> Requirement
Your answer should consist of each line below that includes the word "header".

> Data records
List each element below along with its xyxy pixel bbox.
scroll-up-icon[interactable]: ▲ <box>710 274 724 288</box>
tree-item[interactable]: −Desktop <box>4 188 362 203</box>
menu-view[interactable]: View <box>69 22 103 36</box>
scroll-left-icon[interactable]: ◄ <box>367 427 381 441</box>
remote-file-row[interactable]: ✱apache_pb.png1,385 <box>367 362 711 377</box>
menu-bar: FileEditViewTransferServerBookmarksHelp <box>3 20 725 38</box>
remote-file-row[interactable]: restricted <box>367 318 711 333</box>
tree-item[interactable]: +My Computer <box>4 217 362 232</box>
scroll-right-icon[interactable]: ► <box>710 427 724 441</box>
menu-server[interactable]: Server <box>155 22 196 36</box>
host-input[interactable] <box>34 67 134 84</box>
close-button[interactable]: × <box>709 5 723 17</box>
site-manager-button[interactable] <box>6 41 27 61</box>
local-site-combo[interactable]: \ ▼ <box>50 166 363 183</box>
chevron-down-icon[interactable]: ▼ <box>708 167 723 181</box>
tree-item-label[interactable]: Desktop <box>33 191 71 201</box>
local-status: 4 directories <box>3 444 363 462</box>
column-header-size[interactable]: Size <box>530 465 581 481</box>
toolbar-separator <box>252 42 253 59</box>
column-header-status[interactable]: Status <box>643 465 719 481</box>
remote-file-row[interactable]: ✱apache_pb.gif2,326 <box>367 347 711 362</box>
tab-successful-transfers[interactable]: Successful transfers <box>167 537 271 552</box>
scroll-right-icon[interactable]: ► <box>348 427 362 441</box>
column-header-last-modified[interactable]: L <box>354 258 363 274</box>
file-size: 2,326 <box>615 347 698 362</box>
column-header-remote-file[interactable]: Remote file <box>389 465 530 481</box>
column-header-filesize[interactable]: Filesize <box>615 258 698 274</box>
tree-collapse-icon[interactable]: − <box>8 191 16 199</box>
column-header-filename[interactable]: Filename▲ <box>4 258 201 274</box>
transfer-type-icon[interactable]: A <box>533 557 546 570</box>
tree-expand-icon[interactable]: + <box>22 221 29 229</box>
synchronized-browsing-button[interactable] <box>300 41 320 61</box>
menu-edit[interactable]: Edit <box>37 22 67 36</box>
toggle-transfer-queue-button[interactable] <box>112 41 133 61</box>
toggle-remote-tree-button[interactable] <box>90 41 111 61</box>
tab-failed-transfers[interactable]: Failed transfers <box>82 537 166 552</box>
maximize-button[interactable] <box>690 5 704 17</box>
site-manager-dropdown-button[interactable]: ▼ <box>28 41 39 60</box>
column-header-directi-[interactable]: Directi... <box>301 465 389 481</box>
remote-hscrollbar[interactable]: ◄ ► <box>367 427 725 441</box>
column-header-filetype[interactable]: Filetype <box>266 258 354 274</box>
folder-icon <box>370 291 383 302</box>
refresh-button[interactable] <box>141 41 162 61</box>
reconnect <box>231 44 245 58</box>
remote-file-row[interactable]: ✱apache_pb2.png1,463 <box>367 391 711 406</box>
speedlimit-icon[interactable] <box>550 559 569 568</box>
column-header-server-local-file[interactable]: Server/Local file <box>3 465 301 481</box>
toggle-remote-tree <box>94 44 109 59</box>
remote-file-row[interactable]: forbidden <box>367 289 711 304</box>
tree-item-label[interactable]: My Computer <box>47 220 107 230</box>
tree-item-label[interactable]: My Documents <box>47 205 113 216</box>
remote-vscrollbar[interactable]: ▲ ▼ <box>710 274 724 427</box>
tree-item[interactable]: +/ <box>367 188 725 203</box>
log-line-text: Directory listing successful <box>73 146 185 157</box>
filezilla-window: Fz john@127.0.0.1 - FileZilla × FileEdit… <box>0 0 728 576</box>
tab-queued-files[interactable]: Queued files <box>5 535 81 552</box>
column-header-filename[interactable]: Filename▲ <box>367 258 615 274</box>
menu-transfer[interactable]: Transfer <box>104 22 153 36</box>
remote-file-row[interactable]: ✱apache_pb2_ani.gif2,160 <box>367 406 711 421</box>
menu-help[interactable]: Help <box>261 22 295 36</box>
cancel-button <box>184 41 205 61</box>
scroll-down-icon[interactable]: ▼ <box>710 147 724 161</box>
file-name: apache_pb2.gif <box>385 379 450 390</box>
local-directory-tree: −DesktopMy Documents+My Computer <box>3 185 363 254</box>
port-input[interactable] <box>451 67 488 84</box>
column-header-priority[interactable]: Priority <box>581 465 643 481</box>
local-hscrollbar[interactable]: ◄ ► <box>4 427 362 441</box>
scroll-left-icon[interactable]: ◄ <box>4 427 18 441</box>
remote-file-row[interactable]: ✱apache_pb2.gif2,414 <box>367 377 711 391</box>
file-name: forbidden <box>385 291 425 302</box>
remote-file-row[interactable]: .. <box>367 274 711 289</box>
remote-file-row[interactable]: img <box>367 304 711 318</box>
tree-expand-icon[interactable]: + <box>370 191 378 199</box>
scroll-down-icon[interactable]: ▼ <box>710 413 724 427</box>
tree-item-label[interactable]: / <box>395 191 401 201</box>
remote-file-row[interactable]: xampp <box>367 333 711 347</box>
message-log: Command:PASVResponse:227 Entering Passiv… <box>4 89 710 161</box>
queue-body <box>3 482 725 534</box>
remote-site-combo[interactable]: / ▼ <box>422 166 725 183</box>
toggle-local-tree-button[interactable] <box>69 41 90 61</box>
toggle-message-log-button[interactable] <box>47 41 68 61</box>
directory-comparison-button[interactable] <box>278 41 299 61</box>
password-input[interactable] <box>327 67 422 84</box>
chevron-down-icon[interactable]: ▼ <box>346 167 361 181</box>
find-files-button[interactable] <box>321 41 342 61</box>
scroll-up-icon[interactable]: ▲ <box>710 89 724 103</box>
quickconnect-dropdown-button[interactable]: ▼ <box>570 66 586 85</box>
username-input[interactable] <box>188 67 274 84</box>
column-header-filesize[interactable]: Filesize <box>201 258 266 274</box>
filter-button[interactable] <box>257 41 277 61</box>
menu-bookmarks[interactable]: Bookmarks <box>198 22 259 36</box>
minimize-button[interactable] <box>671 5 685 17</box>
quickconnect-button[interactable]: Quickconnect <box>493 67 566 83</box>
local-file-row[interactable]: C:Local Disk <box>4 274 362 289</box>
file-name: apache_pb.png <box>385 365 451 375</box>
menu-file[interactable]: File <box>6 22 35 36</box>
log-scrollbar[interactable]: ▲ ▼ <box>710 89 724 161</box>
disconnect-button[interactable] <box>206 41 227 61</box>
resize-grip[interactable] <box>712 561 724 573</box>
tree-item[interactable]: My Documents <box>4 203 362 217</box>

> Exercise answer
column-header-size[interactable]: Size <box>530 465 581 481</box>
column-header-status[interactable]: Status <box>643 465 719 481</box>
column-header-last-modified[interactable]: L <box>354 258 363 274</box>
column-header-remote-file[interactable]: Remote file <box>389 465 530 481</box>
column-header-filesize[interactable]: Filesize <box>615 258 698 274</box>
column-header-filename[interactable]: Filename▲ <box>4 258 201 274</box>
column-header-directi-[interactable]: Directi... <box>301 465 389 481</box>
column-header-filetype[interactable]: Filetype <box>266 258 354 274</box>
column-header-server-local-file[interactable]: Server/Local file <box>3 465 301 481</box>
column-header-filename[interactable]: Filename▲ <box>367 258 615 274</box>
column-header-priority[interactable]: Priority <box>581 465 643 481</box>
column-header-filesize[interactable]: Filesize <box>201 258 266 274</box>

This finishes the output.